Those who know me know how important running has been in my life.

I first began to run on the track team of Miller Junior High School in Marshalltown, Iowa. Our 440 relay team broke the school record and that stood for years. I got the nickname “rabbit”.

I began long distance running at Scattergood Friends School. During our daily recreation time the boys played soccer and the girls played field hockey.  During my Junior year there I developed significant back problems when my skeletal system grew faster than muscle development. My roommates had to tie my shoes because I couldn’t bend that far. I can still remember that pain.
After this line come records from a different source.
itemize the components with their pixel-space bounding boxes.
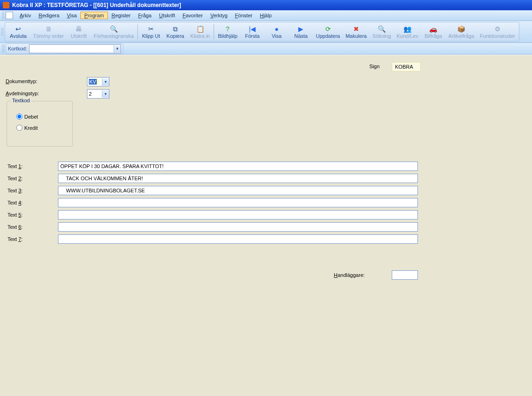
kortkod-bar: Kortkod: ▼ — [0, 43, 532, 55]
menu-hjälp[interactable]: Hjälp — [256, 12, 275, 19]
avdelningstyp-combo[interactable]: 2 ▼ — [87, 89, 109, 99]
klipp-ut-button[interactable]: ✂Klipp Ut — [139, 22, 163, 41]
kortkod-label: Kortkod: — [8, 46, 27, 51]
text5-input[interactable] — [58, 210, 418, 219]
menu-visa[interactable]: Visa — [63, 12, 80, 19]
klistra-in-icon: 📋 — [196, 25, 204, 33]
dokumenttyp-label: Dokumenttyp: — [6, 78, 37, 84]
text2-label: Text 2: — [7, 176, 22, 181]
bilfraga-button: 🚗Bilfråga — [421, 22, 446, 41]
menu-arkiv[interactable]: Arkiv — [16, 12, 35, 19]
chevron-down-icon[interactable]: ▼ — [102, 90, 109, 98]
text6-input[interactable] — [58, 222, 418, 232]
forhandsgranska-button: 🔍Förhandsgranska — [91, 22, 137, 41]
funktionskoder-icon: ⚙ — [493, 25, 502, 33]
tom-ny-order-button: 🗎Töm/ny order — [30, 22, 66, 41]
menu-bar: ArkivRedigeraVisaProgramRegisterFrågaUts… — [0, 10, 532, 21]
artikelfraga-label: Artikelfråga — [448, 33, 474, 39]
handlaggare-label: Handläggare: — [334, 272, 365, 278]
debet-radio-row[interactable]: Debet — [16, 113, 38, 120]
artikelfraga-icon: 📦 — [457, 25, 466, 33]
content-area: Sign KOBRA Dokumenttyp: KV ▼ Avdelningst… — [0, 55, 532, 396]
text4-label: Text 4: — [7, 200, 22, 205]
text7-input[interactable] — [58, 234, 418, 244]
utskrift-label: Utskrift — [71, 33, 86, 39]
utskrift-button: 🖶Utskrift — [66, 22, 91, 41]
sokning-icon: 🔍 — [377, 25, 386, 33]
dokumenttyp-combo[interactable]: KV ▼ — [87, 77, 109, 86]
kredit-radio-row[interactable]: Kredit — [16, 125, 38, 131]
kund-lev-label: Kund/Lev — [396, 33, 418, 39]
klipp-ut-icon: ✂ — [147, 25, 155, 33]
makulera-button[interactable]: ✖Makulera — [343, 22, 369, 41]
klistra-in-label: Klistra in — [190, 33, 210, 39]
menu-verktyg[interactable]: Verktyg — [207, 12, 231, 19]
kredit-label: Kredit — [24, 125, 38, 131]
text7-label: Text 7: — [7, 236, 22, 242]
nasta-icon: ▶ — [297, 25, 305, 33]
sokning-button: 🔍Sökning — [369, 22, 394, 41]
artikelfraga-button: 📦Artikelfråga — [446, 22, 477, 41]
text2-input[interactable] — [58, 174, 418, 183]
forsta-icon: |◀ — [248, 25, 257, 33]
text1-label: Text 1: — [7, 163, 22, 169]
chevron-down-icon[interactable]: ▼ — [102, 78, 109, 85]
kortkod-combo[interactable]: ▼ — [29, 44, 121, 53]
forhandsgranska-label: Förhandsgranska — [93, 33, 134, 39]
text3-label: Text 3: — [7, 188, 22, 193]
toolbar-separator — [214, 24, 214, 39]
chevron-down-icon[interactable]: ▼ — [114, 45, 121, 52]
text1-input[interactable] — [58, 162, 418, 171]
menu-favoriter[interactable]: Favoriter — [179, 12, 206, 19]
visa-icon: ● — [273, 25, 281, 33]
avsluta-icon: ↩ — [14, 25, 22, 33]
menu-fönster[interactable]: Fönster — [231, 12, 256, 19]
window-title: Kobra II XP : TESTFÖRETAG - [[601] Under… — [12, 2, 181, 8]
menu-utskrift[interactable]: Utskrift — [155, 12, 179, 19]
kund-lev-icon: 👥 — [403, 25, 412, 33]
visa-label: Visa — [272, 33, 281, 39]
menu-fråga[interactable]: Fråga — [134, 12, 155, 19]
handlaggare-input[interactable] — [392, 270, 418, 280]
bildhjalp-label: Bildhjälp — [218, 33, 237, 39]
forsta-button[interactable]: |◀Första — [240, 22, 265, 41]
kortkod-input[interactable] — [29, 45, 114, 52]
textkod-legend: Textkod — [11, 98, 31, 103]
funktionskoder-label: Funktionskoder — [480, 33, 515, 39]
kopiera-icon: ⧉ — [171, 25, 180, 33]
menu-redigera[interactable]: Redigera — [35, 12, 63, 19]
bildhjalp-icon: ? — [223, 25, 232, 33]
makulera-label: Makulera — [345, 33, 367, 39]
sign-value: KOBRA — [392, 62, 421, 71]
klipp-ut-label: Klipp Ut — [142, 33, 160, 39]
nasta-label: Nästa — [294, 33, 308, 39]
menu-register[interactable]: Register — [108, 12, 135, 19]
bilfraga-label: Bilfråga — [424, 33, 442, 39]
nasta-button[interactable]: ▶Nästa — [289, 22, 313, 41]
debet-radio[interactable] — [16, 113, 22, 120]
sign-label: Sign — [369, 64, 380, 69]
kredit-radio[interactable] — [16, 125, 22, 131]
funktionskoder-button: ⚙Funktionskoder — [477, 22, 518, 41]
avsluta-button[interactable]: ↩Avsluta — [6, 22, 30, 41]
tom-ny-order-label: Töm/ny order — [33, 33, 64, 39]
toolbar: ↩Avsluta🗎Töm/ny order🖶Utskrift🔍Förhandsg… — [0, 21, 532, 43]
forsta-label: Första — [245, 33, 259, 39]
grip-icon — [1, 28, 4, 35]
app-icon — [3, 2, 9, 8]
title-bar: Kobra II XP : TESTFÖRETAG - [[601] Under… — [0, 0, 532, 10]
kopiera-button[interactable]: ⧉Kopiera — [163, 22, 187, 41]
grip-icon — [2, 12, 5, 19]
grip-icon — [2, 45, 5, 52]
bildhjalp-button[interactable]: ?Bildhjälp — [215, 22, 240, 41]
text3-input[interactable] — [58, 186, 418, 195]
toolbar-separator — [137, 24, 138, 39]
avdelningstyp-label: Avdelningstyp: — [6, 91, 39, 96]
uppdatera-icon: ⟳ — [324, 25, 332, 33]
forhandsgranska-icon: 🔍 — [109, 25, 118, 33]
avsluta-label: Avsluta — [10, 33, 27, 39]
uppdatera-button[interactable]: ⟳Uppdatera — [313, 22, 343, 41]
visa-button[interactable]: ●Visa — [265, 22, 289, 41]
text4-input[interactable] — [58, 198, 418, 207]
menu-program[interactable]: Program — [80, 12, 108, 19]
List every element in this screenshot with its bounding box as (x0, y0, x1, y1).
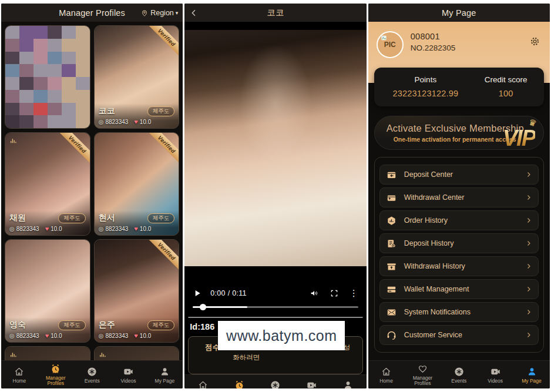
events-icon (270, 380, 281, 388)
nav-my-page[interactable]: My Page (513, 361, 550, 388)
nav-videos[interactable]: 동영상 (294, 375, 330, 389)
volume-icon (310, 289, 319, 298)
voice-info-bar: 175,C컵 검증 (188, 317, 362, 318)
wallet-deposit-icon (386, 169, 397, 180)
nav-label: Videos (121, 378, 136, 384)
points-label: Points (379, 75, 472, 84)
nav-videos[interactable]: Videos (110, 361, 147, 388)
more-options-button[interactable]: ⋮ (350, 288, 358, 299)
heart-icon (417, 363, 428, 374)
chevron-right-icon (525, 240, 532, 247)
profile-name: 영숙 (9, 320, 26, 330)
chart-icon (9, 136, 17, 147)
nav-home[interactable]: Home (368, 361, 405, 388)
heart-icon: ♥ (134, 225, 138, 232)
events-icon (453, 366, 465, 377)
menu-withdrawal-center[interactable]: Withdrawal Center (379, 187, 539, 207)
credit-score-value: 100 (472, 89, 539, 98)
chart-icon (9, 350, 17, 360)
video-progress-bar[interactable] (193, 303, 358, 310)
broken-image-icon (381, 35, 387, 41)
pixelated-photo (5, 26, 90, 128)
wallet-cards-icon (386, 284, 397, 295)
nav-events[interactable]: Events (74, 361, 110, 388)
nav-manager-profiles[interactable]: Manager Profiles (38, 361, 74, 388)
play-button[interactable] (193, 289, 202, 298)
home-icon (14, 366, 25, 377)
menu-deposit-center[interactable]: Deposit Center (379, 165, 539, 185)
page-title: My Page (442, 8, 476, 18)
settings-button[interactable] (529, 36, 540, 49)
location-pin-icon (140, 9, 149, 17)
menu-deposit-history[interactable]: Deposit History (379, 233, 539, 253)
profile-card-pixelated[interactable] (5, 25, 90, 129)
nav-home[interactable]: Home (1, 361, 38, 388)
menu-label: Wallet Management (404, 285, 525, 293)
profile-card[interactable]: Verified 현서 제주도 ◎8823343 ♥10.0 (94, 132, 180, 236)
video-camera-icon (490, 366, 501, 377)
alarm-clock-icon (234, 380, 245, 388)
views-icon: ◎ (99, 119, 104, 125)
profile-card[interactable]: Verified 코코 제주도 ◎8823343 ♥10.0 (94, 25, 180, 129)
envelope-icon (386, 307, 397, 318)
person-icon (342, 380, 354, 388)
fullscreen-button[interactable] (330, 289, 339, 298)
profile-name: 은주 (99, 320, 115, 330)
rating-value: 10.0 (140, 333, 151, 339)
heart-icon: ♥ (134, 118, 138, 125)
video-camera-icon (306, 380, 317, 388)
menu-label: Customer Service (404, 331, 525, 339)
stats-card: Points 23223123122.99 Credit score 100 (374, 68, 544, 106)
profile-card[interactable]: Verified 채원 제주도 ◎8823343 ♥10.0 (5, 132, 90, 236)
menu-withdrawal-history[interactable]: Withdrawal History (379, 256, 539, 276)
nav-my-page[interactable]: My페이지 (330, 375, 367, 389)
home-icon (381, 366, 392, 377)
nav-label: Manager Profiles (46, 376, 66, 386)
profile-card-partial[interactable] (94, 346, 180, 360)
views-count: 8823343 (105, 333, 128, 339)
chevron-right-icon (525, 171, 532, 178)
events-icon (86, 366, 98, 377)
nav-manager-profiles[interactable]: 매니저 프로필 (221, 375, 257, 389)
nav-videos[interactable]: Videos (477, 361, 513, 388)
score-label: 점수 (194, 343, 220, 353)
account-menu: Deposit Center Withdrawal Center Order H… (374, 157, 544, 353)
menu-system-notifications[interactable]: System Notifications (379, 302, 539, 322)
gear-icon (529, 36, 540, 47)
nav-manager-profiles[interactable]: Manager Profiles (405, 361, 441, 388)
volume-button[interactable] (310, 289, 319, 298)
menu-customer-service[interactable]: Customer Service (379, 325, 539, 345)
profile-card-partial[interactable] (5, 346, 90, 360)
my-page-screen: My Page PIC 008001 NO.2282305 Points 232… (368, 4, 550, 388)
nav-events[interactable]: 이벤트 (257, 375, 294, 389)
avatar[interactable]: PIC (377, 31, 404, 58)
nav-my-page[interactable]: My Page (146, 361, 183, 388)
region-selector[interactable]: Region ▾ (140, 4, 178, 22)
receipt-icon (386, 238, 397, 249)
rating-value: 10.0 (140, 226, 151, 232)
rating-value: 10.0 (140, 119, 151, 125)
video-player[interactable]: 0:00 / 0:11 ⋮ (184, 22, 366, 314)
back-button[interactable] (189, 4, 199, 22)
nav-events[interactable]: Events (441, 361, 477, 388)
menu-label: Withdrawal History (404, 262, 525, 270)
progress-knob[interactable] (200, 304, 206, 310)
middle-bottom-nav: 홈페이지 매니저 프로필 이벤트 동영상 My페이지 (184, 374, 366, 389)
chevron-right-icon (525, 286, 532, 293)
profile-name: 채원 (9, 213, 26, 223)
menu-label: System Notifications (404, 308, 525, 316)
profile-card[interactable]: Verified 은주 제주도 ◎8823343 ♥10.0 (94, 239, 180, 343)
watermark-text: www.batym.com (226, 327, 337, 344)
nav-home[interactable]: 홈페이지 (184, 375, 221, 389)
profile-photo (5, 347, 90, 360)
points-value: 23223123122.99 (379, 89, 472, 98)
menu-wallet-management[interactable]: Wallet Management (379, 279, 539, 299)
menu-order-history[interactable]: Order History (379, 210, 539, 230)
views-count: 8823343 (105, 226, 128, 232)
chevron-right-icon (525, 263, 532, 270)
three-screen-collage: Manager Profiles Region ▾ (0, 0, 551, 392)
menu-label: Order History (404, 216, 525, 225)
vip-membership-banner[interactable]: Activate Exclusive Membership One-time a… (374, 116, 544, 150)
profile-card[interactable]: 영숙 제주도 ◎8823343 ♥10.0 (5, 239, 90, 343)
home-icon (197, 380, 209, 388)
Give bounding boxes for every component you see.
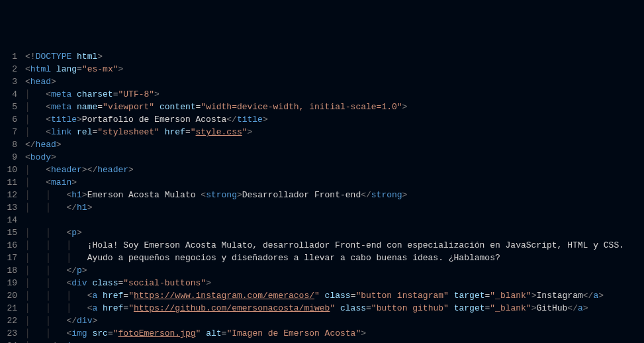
- token-tag-name: main: [51, 177, 71, 187]
- token-tag-bracket: >: [598, 291, 604, 301]
- code-line[interactable]: <!DOCTYPE html>: [25, 50, 624, 63]
- line-number: 22: [5, 315, 17, 327]
- token-tag-name: strong: [371, 190, 402, 200]
- token-tag-name: p: [71, 228, 77, 238]
- token-tag-name: meta: [51, 102, 71, 112]
- token-text: [97, 291, 103, 301]
- code-line[interactable]: │ <main>: [25, 176, 624, 189]
- token-attr-name: target: [454, 303, 485, 313]
- token-attr-name: rel: [77, 127, 92, 137]
- token-attr-value: "_blank": [490, 303, 531, 313]
- line-number: 14: [5, 214, 17, 226]
- token-tag-bracket: <: [46, 177, 51, 187]
- token-attr-value: "button github": [371, 303, 449, 313]
- token-tag-bracket: </: [66, 316, 77, 326]
- token-attr-value: style.css: [196, 127, 242, 137]
- code-line[interactable]: │ <title>Portafolio de Emerson Acosta</t…: [25, 113, 624, 126]
- token-text: [97, 303, 103, 313]
- token-attr-value: ": [191, 127, 196, 137]
- line-number: 1: [5, 50, 17, 63]
- token-attr-eq: =: [366, 303, 371, 313]
- token-tag-bracket: >: [77, 115, 82, 124]
- token-tag-name: body: [30, 152, 51, 162]
- token-tag-bracket: >: [51, 152, 56, 162]
- token-tag-name: head: [36, 140, 56, 150]
- token-attr-value: ": [242, 127, 248, 137]
- token-tag-bracket: </: [25, 140, 36, 150]
- token-attr-value: ": [128, 303, 134, 313]
- token-attr-eq: =: [123, 291, 128, 301]
- code-line[interactable]: │ <header></header>: [25, 164, 624, 176]
- code-line[interactable]: │ <meta name="viewport" content="width=d…: [25, 101, 624, 113]
- line-number: 2: [5, 63, 17, 75]
- token-text: [71, 127, 77, 137]
- token-tag-bracket: <: [46, 165, 51, 175]
- code-line[interactable]: │ <meta charset="UTF-8">: [25, 88, 624, 101]
- token-text: Portafolio de Emerson Acosta: [82, 115, 226, 124]
- token-attr-value: ": [113, 328, 118, 338]
- token-tag-name: div: [77, 316, 92, 326]
- token-tag-name: img: [71, 328, 87, 338]
- token-attr-name: href: [165, 127, 185, 137]
- code-line[interactable]: │ │ │ ¡Hola! Soy Emerson Acosta Mulato, …: [25, 239, 624, 252]
- token-text: [449, 303, 454, 313]
- token-tag-bracket: >: [531, 303, 537, 313]
- code-line[interactable]: │ │ │ Ayudo a pequeños negocios y diseña…: [25, 252, 624, 264]
- token-tag-bracket: >: [92, 316, 97, 326]
- code-line[interactable]: <html lang="es-mx">: [25, 63, 624, 75]
- token-tag-bracket: >: [402, 190, 408, 200]
- token-text: [154, 102, 160, 112]
- token-tag-bracket: >: [248, 127, 253, 137]
- code-line[interactable]: <head>: [25, 75, 624, 88]
- token-attr-eq: =: [185, 127, 191, 137]
- token-text: Ayudo a pequeños negocios y diseñadores …: [87, 253, 500, 263]
- token-tag-name: html: [30, 64, 51, 74]
- token-tag-bracket: </: [361, 190, 371, 200]
- token-tag-bracket: >: [87, 203, 93, 213]
- token-attr-name: charset: [77, 89, 113, 99]
- line-number-gutter: 1234567891011121314151617181920212223242…: [0, 50, 25, 343]
- code-line[interactable]: │ │ <p>: [25, 226, 624, 239]
- token-tag-bracket: >: [237, 190, 242, 200]
- token-tag-bracket: <: [46, 115, 51, 124]
- code-line[interactable]: <body>: [25, 151, 624, 164]
- code-line[interactable]: [25, 214, 624, 226]
- code-line[interactable]: │ │ </div>: [25, 315, 624, 327]
- line-number: 11: [5, 176, 17, 189]
- code-line[interactable]: </head>: [25, 138, 624, 151]
- code-line[interactable]: │ <link rel="stylesheet" href="style.css…: [25, 126, 624, 138]
- token-attr-value: fotoEmerson.jpg: [118, 328, 196, 338]
- token-tag-bracket: >: [531, 291, 537, 301]
- token-text: [201, 328, 206, 338]
- code-line[interactable]: │ │ </h1>: [25, 201, 624, 214]
- token-attr-eq: =: [97, 102, 103, 112]
- code-line[interactable]: │ │ <div class="social-buttons">: [25, 277, 624, 289]
- token-tag-bracket: <: [46, 89, 51, 99]
- token-tag-bracket: >: [77, 228, 82, 238]
- token-attr-value: ": [128, 291, 134, 301]
- line-number: 3: [5, 75, 17, 88]
- line-number: 10: [5, 164, 17, 176]
- code-line[interactable]: │ │ </p>: [25, 264, 624, 277]
- line-number: 4: [5, 88, 17, 101]
- code-editor[interactable]: 1234567891011121314151617181920212223242…: [0, 50, 644, 343]
- token-text: [160, 127, 165, 137]
- code-line[interactable]: │ │ │ <a href="https://www.instagram.com…: [25, 289, 624, 302]
- token-tag-name: title: [51, 115, 77, 124]
- token-tag-bracket: <: [201, 190, 206, 200]
- code-area[interactable]: <!DOCTYPE html><html lang="es-mx"><head>…: [25, 50, 635, 343]
- code-line[interactable]: │ │ <h1>Emerson Acosta Mulato <strong>De…: [25, 189, 624, 201]
- code-line[interactable]: │ │ <img src="fotoEmerson.jpg" alt="Imag…: [25, 327, 624, 340]
- token-attr-name: class: [92, 278, 118, 288]
- token-tag-bracket: <: [46, 127, 51, 137]
- code-line[interactable]: │ </main>: [25, 340, 624, 343]
- token-attr-value: "button instagram": [355, 291, 448, 301]
- line-number: 24: [5, 340, 17, 343]
- line-number: 6: [5, 113, 17, 126]
- line-number: 12: [5, 189, 17, 201]
- token-text: Instagram: [537, 291, 583, 301]
- code-line[interactable]: │ │ │ <a href="https://github.com/emerso…: [25, 302, 624, 315]
- token-attr-name: src: [92, 328, 107, 338]
- line-number: 8: [5, 138, 17, 151]
- token-tag-bracket: >: [206, 278, 211, 288]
Playing soccer aggravated that.  But for some reason running did not.

So three of us began to run cross country instead of play soccer–Stephen Evans, Kale Williams and I. We’d usually run the sides of a square, one mile each side, which came to close to five miles a day. I fell in love with running then.

I was going to say something about “runner’s high” and endorphins but it seems other chemicals are responsible. For whatever chemical or non-chemical reasons, long distance runners feel really good at some point during and after a “good” run. Yes, there are also “bad” runs.

I’ve often written about my decision to live without a car that I made about forty years ago, and the unexpected benefits of that lifestyle. One of the best was how I ran home from work every day. (I got to work riding the city bus). When I began doing that I lived seven miles from Riley Hospital for Children.

About two years ago I suddenly found I could no longer run, no matter how hard I tried.  Neither pulmonary function nor cardiac stress tests found any reason why.  That was one of the most traumatic events in my life. I truly mourned this loss.

When the weather became nice this spring, I was going to get out my bicycle, the exercise I had been using as an alternative. But first I thought I would try yet again to see if I could run. The miracle I was referring to in the title is that for some reason I am now able to run again! I have been thanking God almost continuously since. When I told my sister Lisa how much I was running, she gently said it is recommended that you don’t run every day, which is what I was doing. I was enjoying my newfound freedom to run so much I did it every day. I know that is a recommendation, but all my adult life I had been running six or seven days a week. When I was keeping a running log I found I was running about 1,100 miles a year.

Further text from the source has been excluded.